▸ Data supplied
┌────────
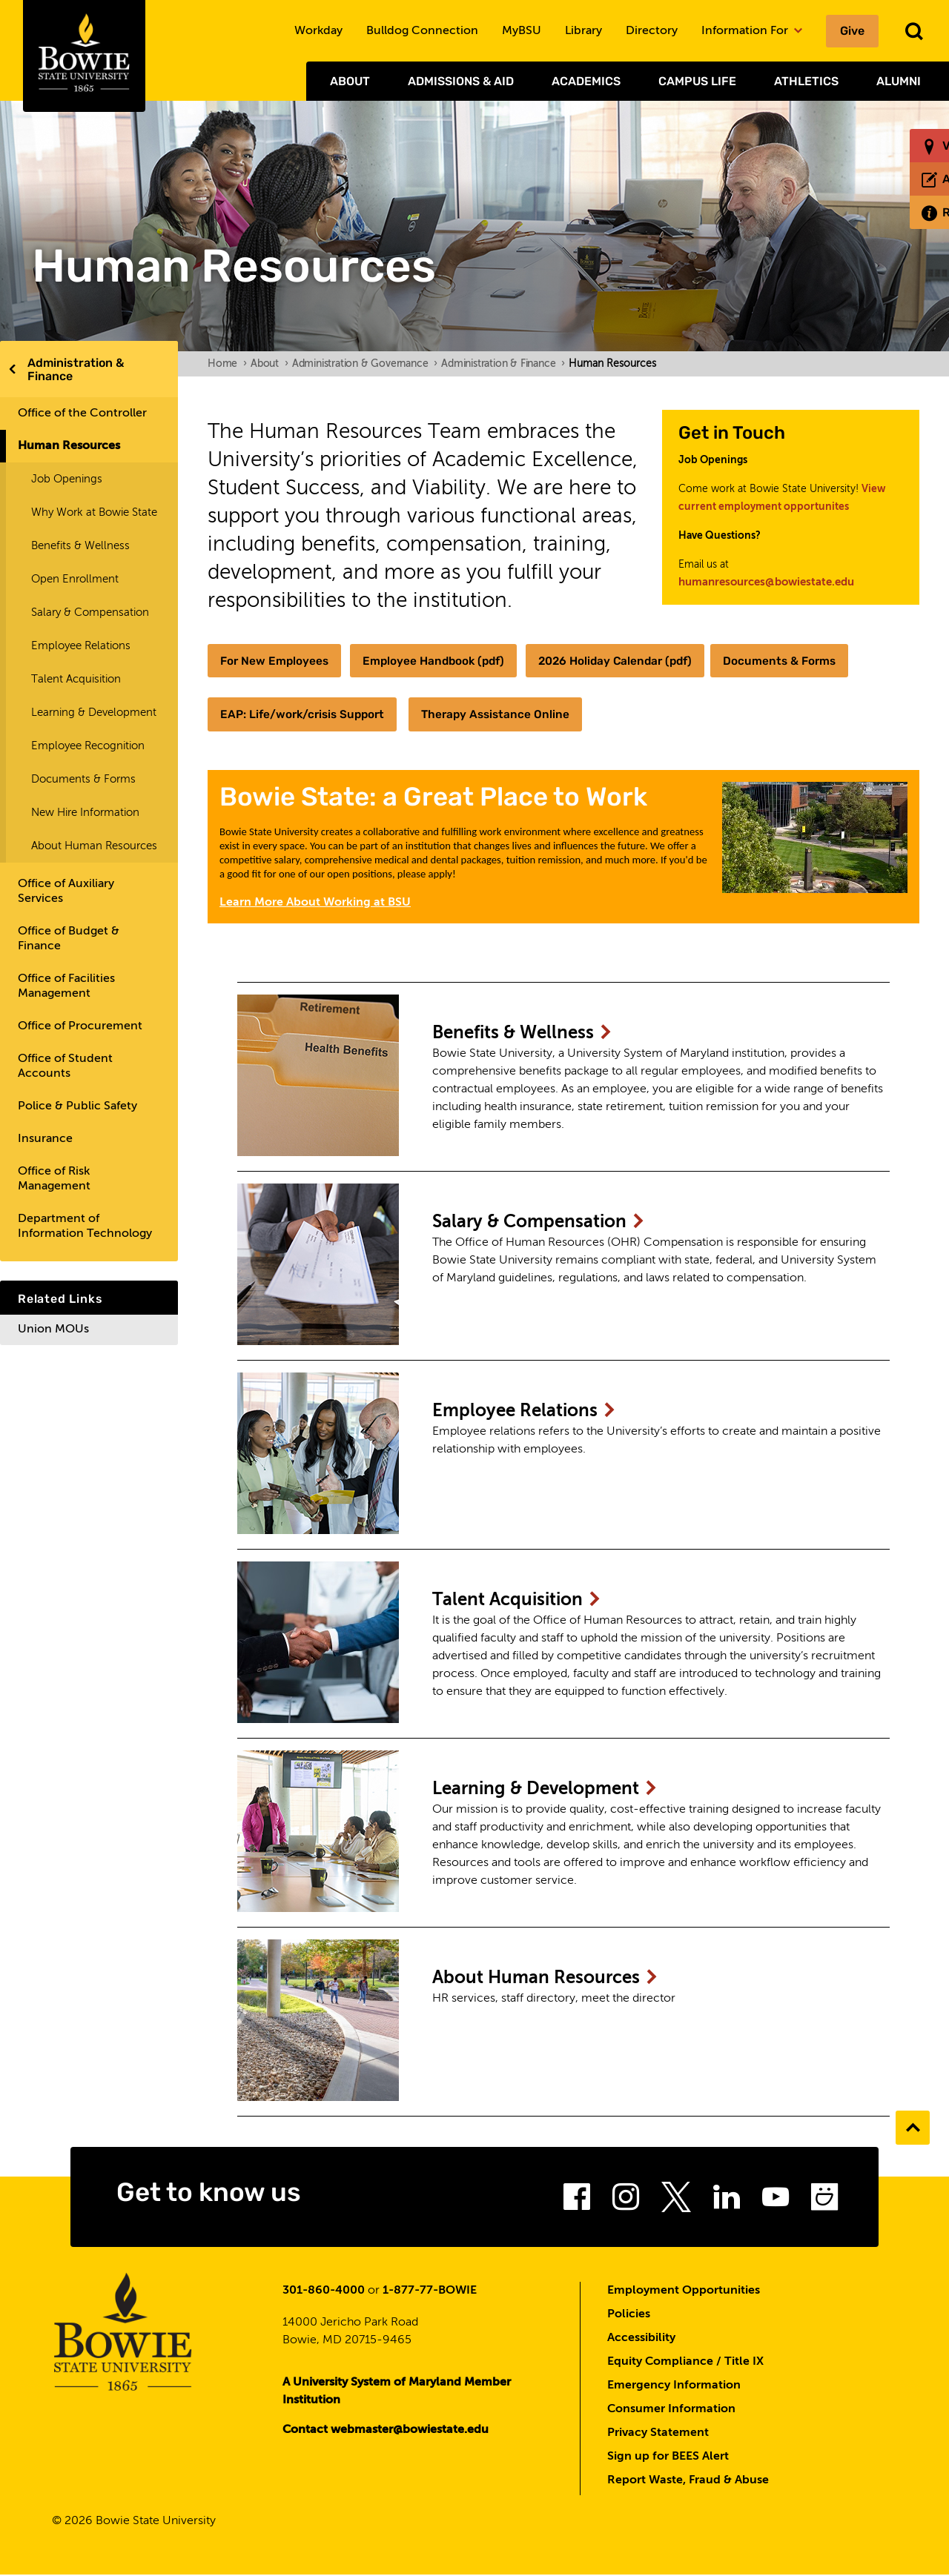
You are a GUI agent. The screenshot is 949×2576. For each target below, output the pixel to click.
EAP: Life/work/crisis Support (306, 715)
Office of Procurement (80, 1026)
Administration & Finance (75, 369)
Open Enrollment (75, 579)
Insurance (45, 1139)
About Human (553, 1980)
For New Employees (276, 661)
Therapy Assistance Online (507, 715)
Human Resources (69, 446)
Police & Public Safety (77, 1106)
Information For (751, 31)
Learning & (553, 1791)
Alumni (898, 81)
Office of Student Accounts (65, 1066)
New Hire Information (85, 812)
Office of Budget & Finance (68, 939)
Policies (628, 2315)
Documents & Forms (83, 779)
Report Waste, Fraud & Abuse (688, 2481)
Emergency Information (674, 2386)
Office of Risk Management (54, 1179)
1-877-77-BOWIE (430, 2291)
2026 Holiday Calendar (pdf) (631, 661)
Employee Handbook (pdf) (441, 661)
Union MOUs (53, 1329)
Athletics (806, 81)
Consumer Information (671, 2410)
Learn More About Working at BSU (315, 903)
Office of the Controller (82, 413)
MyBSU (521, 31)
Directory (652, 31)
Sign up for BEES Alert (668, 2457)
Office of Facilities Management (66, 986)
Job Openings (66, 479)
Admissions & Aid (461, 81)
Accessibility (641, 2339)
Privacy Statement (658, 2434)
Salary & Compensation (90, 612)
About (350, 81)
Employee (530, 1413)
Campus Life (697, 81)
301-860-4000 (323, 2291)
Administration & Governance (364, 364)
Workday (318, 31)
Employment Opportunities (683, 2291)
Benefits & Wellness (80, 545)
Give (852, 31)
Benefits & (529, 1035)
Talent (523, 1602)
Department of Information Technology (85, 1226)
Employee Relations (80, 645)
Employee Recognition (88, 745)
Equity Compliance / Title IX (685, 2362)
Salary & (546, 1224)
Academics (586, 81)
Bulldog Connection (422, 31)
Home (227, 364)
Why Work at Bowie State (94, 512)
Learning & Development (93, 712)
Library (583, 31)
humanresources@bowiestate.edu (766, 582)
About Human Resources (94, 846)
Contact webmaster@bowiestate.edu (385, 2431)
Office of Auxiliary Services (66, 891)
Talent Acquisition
└────────
Note every line in the material with "Finance" and copy it.

▸ Answer for this exercise
Administration & Finance (75, 369)
Office of Budget & Finance (68, 939)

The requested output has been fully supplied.